A school of thought argues against examining historic traumas too closely. Dwelling on past injustice, the argument goes, can keep a society from healing past divisions and focusing on a more peaceful future. New developments in Argentina, however, challenge that theory — and show that injustice leaves lasting scars not only on immediate victims, but on society's institutions.
On June 14, Argentina's Supreme Court overturned two amnesty laws that protected the military perpetrators of thousands of kidnappings, tortures and murders three decades earlier, during Argentina's Dirty War against leftist guerrillas.
In a country where the capital is known for its writers and often is likened to Paris, right-wing military squads kidnapped and murdered from 13,000 to 30,000 civilians, the great majority of whom were not linked to the guerrillas. Thousands were tortured and flung into the sea. Often their small children were kidnapped, as well, and given to military families to raise.
When Argentina's dictatorship collapsed after a thunderous defeat in the Falkland Islands, Raúl Alfonsín, the first elected president after the Dirty War ended, made efforts to stitch democracy together. He became the first elected leader outside of Germany to convict ex-military leaders of wartime atrocities. He made Argentina the first country in Latin America to document those abuses with a Truth Commission.
But the military twice threatened to depose Alfonsín in coups. To preserve his government, he agreed to two amnesty laws shielding low-level soldiers from prosecution for wartime abuses. Alfonsín's successor, Carlos Menem, then promptly pardoned all the military chiefs the amnesty exempted.

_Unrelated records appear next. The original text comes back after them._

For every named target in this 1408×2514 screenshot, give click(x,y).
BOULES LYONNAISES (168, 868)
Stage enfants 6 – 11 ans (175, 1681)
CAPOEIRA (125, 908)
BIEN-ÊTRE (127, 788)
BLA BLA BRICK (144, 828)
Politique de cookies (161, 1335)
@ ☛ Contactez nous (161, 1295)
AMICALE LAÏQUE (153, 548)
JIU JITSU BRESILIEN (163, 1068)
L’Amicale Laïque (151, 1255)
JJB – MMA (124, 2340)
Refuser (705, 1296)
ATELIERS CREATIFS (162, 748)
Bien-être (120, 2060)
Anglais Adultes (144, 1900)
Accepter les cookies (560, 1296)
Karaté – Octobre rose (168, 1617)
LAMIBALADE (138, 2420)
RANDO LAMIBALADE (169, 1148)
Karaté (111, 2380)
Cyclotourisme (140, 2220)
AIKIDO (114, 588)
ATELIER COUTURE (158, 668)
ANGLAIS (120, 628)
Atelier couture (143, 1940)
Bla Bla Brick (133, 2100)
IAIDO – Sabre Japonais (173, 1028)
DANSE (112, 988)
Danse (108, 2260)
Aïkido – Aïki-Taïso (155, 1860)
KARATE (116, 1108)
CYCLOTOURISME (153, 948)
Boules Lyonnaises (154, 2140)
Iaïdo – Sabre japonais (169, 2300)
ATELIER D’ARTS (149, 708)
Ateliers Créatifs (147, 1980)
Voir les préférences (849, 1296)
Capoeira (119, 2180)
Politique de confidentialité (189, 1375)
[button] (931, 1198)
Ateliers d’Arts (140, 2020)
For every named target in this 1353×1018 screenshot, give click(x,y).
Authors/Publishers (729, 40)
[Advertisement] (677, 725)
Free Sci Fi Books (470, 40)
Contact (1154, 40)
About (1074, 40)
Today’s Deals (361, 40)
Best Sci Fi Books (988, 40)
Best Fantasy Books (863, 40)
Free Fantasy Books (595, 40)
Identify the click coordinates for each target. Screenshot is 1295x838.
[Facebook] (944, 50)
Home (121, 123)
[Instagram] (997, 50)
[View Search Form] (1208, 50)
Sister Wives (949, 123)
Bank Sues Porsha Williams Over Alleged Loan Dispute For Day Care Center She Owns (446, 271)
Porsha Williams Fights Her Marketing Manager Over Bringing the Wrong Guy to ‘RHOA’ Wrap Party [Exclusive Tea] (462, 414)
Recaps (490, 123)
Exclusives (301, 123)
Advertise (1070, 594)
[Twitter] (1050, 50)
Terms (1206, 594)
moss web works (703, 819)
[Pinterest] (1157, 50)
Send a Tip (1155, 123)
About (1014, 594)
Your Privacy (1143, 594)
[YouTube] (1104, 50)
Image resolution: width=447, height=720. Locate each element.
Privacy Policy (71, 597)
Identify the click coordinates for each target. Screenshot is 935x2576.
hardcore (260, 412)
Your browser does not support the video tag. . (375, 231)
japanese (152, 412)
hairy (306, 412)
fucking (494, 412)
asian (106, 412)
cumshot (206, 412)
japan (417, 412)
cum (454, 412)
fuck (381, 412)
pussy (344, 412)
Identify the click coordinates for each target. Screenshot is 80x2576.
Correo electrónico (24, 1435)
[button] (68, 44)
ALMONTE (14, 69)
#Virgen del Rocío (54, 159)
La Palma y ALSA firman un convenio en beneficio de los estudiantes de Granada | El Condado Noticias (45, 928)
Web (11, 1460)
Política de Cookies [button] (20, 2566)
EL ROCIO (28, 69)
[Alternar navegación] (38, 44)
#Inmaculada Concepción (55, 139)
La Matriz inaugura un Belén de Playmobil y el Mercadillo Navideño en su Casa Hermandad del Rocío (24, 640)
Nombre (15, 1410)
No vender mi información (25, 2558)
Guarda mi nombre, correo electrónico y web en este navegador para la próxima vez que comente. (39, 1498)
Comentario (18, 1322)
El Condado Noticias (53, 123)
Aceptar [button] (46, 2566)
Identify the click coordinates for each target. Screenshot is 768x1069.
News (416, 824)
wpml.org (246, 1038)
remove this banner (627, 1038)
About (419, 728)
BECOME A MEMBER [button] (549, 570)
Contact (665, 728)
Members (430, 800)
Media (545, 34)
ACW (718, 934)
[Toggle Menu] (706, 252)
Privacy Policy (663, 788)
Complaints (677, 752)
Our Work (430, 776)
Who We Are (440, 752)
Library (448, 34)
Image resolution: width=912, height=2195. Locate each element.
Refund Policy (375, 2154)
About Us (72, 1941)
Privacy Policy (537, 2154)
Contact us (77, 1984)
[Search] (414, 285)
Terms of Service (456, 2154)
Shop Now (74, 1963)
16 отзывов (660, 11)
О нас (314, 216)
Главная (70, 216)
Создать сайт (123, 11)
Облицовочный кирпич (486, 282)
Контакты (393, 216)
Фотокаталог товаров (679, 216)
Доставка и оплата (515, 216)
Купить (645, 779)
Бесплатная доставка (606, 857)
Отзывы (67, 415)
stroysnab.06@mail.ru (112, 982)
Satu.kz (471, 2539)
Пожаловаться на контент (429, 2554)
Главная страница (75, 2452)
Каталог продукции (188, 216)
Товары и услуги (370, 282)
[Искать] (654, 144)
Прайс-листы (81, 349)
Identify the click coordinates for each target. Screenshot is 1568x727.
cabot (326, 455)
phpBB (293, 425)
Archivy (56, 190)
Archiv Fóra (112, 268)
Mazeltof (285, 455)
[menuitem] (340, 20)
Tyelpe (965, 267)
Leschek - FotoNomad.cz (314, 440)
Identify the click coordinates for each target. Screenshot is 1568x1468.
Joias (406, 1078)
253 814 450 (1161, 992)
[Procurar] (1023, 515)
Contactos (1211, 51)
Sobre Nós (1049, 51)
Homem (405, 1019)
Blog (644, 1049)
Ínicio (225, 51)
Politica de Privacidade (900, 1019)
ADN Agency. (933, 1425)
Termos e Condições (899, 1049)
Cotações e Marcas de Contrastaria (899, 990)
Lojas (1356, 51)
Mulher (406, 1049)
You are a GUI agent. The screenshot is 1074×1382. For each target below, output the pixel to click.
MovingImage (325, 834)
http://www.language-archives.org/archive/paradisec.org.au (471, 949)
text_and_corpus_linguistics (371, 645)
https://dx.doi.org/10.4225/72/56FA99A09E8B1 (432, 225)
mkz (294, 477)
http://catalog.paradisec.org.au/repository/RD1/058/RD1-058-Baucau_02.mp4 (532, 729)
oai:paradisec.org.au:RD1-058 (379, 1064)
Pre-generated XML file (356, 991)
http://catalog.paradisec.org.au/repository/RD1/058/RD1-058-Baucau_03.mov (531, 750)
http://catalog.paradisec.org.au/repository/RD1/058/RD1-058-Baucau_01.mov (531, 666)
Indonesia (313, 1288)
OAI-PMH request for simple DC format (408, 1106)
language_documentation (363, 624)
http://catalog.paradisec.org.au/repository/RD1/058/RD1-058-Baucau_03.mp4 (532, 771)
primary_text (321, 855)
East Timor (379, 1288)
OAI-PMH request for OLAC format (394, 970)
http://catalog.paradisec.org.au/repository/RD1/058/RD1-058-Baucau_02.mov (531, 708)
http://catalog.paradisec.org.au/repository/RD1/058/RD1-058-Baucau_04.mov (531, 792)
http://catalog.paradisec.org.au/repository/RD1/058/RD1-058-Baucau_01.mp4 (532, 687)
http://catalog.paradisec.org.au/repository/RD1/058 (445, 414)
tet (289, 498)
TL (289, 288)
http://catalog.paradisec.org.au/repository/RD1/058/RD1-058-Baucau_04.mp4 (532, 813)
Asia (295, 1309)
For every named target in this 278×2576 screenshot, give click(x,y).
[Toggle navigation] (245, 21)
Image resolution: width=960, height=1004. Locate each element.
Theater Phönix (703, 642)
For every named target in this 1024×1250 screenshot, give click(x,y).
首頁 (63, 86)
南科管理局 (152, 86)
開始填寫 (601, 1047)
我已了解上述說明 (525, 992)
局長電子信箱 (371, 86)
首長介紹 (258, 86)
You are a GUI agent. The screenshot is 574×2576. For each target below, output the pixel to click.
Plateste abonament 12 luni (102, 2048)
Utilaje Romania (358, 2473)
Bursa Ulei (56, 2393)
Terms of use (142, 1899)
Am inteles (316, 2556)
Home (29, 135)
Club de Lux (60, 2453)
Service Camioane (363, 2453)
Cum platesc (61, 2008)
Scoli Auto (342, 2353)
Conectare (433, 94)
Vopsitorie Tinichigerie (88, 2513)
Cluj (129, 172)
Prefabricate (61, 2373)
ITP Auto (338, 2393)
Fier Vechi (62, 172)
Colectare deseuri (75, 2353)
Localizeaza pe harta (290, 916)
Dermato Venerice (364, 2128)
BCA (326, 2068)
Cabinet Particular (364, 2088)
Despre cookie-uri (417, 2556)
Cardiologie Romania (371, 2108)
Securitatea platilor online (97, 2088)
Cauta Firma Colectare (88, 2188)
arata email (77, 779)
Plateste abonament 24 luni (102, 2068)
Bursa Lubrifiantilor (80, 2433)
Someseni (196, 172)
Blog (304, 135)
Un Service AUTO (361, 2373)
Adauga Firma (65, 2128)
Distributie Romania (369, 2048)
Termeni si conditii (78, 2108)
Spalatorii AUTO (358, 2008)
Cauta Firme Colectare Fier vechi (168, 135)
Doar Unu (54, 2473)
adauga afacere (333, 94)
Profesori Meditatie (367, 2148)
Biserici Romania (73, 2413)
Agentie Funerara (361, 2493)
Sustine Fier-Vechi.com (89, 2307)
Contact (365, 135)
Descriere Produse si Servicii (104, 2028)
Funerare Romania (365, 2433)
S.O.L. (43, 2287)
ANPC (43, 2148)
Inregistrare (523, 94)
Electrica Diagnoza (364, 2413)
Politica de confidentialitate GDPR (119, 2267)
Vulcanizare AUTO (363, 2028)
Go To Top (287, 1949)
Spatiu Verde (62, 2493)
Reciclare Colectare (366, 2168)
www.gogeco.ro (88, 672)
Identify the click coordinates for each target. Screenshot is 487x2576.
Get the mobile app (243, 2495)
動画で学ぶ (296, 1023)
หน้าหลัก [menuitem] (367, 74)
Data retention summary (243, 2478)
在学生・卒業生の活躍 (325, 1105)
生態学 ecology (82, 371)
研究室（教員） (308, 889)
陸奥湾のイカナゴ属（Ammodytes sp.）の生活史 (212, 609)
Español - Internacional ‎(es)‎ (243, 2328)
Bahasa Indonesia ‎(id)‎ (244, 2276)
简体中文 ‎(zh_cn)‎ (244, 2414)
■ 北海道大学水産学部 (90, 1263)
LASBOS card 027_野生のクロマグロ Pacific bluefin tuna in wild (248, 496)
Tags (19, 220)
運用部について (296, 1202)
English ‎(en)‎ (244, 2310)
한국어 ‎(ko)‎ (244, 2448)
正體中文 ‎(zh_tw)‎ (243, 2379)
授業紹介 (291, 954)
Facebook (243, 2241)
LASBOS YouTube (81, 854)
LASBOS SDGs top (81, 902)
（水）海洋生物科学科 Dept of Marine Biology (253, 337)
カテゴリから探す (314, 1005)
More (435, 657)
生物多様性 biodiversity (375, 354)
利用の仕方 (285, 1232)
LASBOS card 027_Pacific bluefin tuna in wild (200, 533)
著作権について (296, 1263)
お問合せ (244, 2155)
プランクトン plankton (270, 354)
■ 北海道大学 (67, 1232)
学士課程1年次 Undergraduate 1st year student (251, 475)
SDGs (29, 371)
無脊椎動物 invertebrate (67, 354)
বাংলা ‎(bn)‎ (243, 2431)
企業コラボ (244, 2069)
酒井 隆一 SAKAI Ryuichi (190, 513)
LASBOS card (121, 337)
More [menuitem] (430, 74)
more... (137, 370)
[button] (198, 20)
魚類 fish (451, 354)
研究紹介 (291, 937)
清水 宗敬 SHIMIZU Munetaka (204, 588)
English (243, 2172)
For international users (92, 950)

But no matter how many years passed, the Mothers of the Plaza de Mayo continued to march in Buenos Aires' main public space, demanding an accounting for their missing children. They symbolized what tens of thousands of Argentines already knew: When murder is not followed by justice, time's passage has no effect. The Supreme Court acknowledged that reality finally last month.
One day after the court's ruling, another group demanded still more accountability. The call came from none other than Argentina's military leaders — who want the court to also revoke the pardons of the 400 officers who masterminded abuses.
"The legacy of what happened in the 1970s can only be put to rest by the justice system," army commanding Gen. Roberto Bendini told Inter Press news service. Former army commanding Gen. Martin Balza agreed. Revoking the pardons, he said, "is the only step that is still lacking in order to eliminate impunity once and for all."
In Argentina, as in other cultures maimed by injustice, time hasn't erased memory. Even those Argentines who did not lose loved ones by now have internalized their country's history — one in which the state could victimize its citizens and wrongdoers go free.
One by one, Argentina's government, Supreme Court and military have all recognized the institutional damage wrought by ignoring state crimes. Argentina should be encouraged to prosecute and punish the perpetrators. Other countries should take note: As in Mississippi, where the man who orchestrated the slaying of three civil rights workers in 1964 was only recently convicted, the shadow of unpunished abuse does not easily fade over time.